> **What you are asked to do**
A faithful copy of every record is needed here. Images must not appear in it.

Saved data entries
——
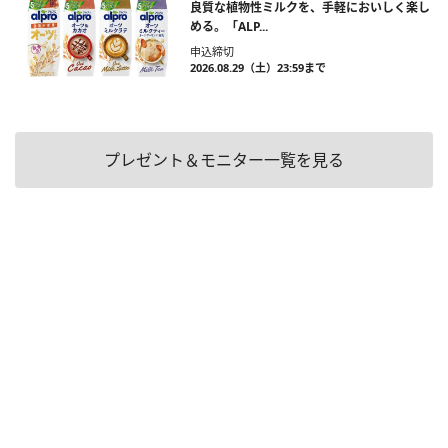
良質な植物性ミルクを、手軽においしく楽し
める。「ALP...
申込締切
2026.08.29（土）23:59まで
プレゼント＆モニター一覧を見る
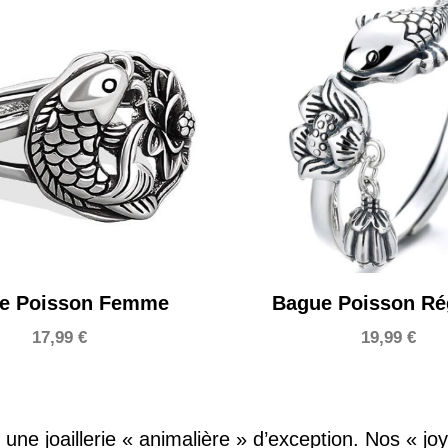
e Poisson Femme
Bague Poisson Ré
17,99
€
19,99
€
une joaillerie « animalière » d’exception. Nos « j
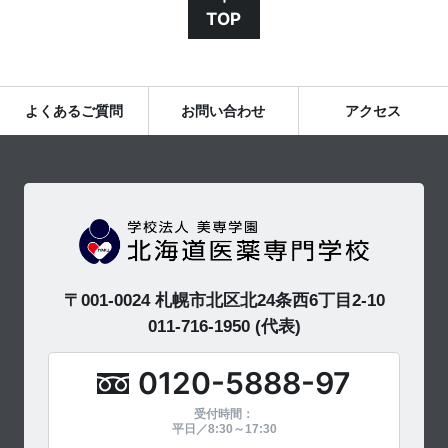
TOP
よくあるご質問
お問い合わせ
アクセス
〒001-0024 札幌市北区北24条西6丁目2-10
011-716-1950
(代表)
0120-5888-97
受付時間：
平日／8:30～17:30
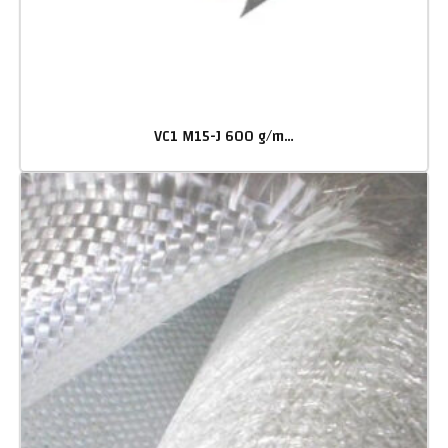
VC1 M15-J 600 g/m² Mat de verre émulsion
——
> **Solved problem**
良質な植物性ミルクを、手軽においしく楽し
める。「ALP...
申込締切
2026.08.29（土）23:59まで
プレゼント＆モニター一覧を見る
e Poisson Femme
Bague Poisson Ré
17,99
€
19,99
€
une joaillerie « animalière » d’exception. Nos « j
TOP
よくあるご質問
お問い合わせ
アクセス
〒001-0024 札幌市北区北24条西6丁目2-10
011-716-1950
(代表)
0120-5888-97
受付時間：
平日／8:30～17:30
VC1 M15-J 600 g/m² Mat de verre émulsion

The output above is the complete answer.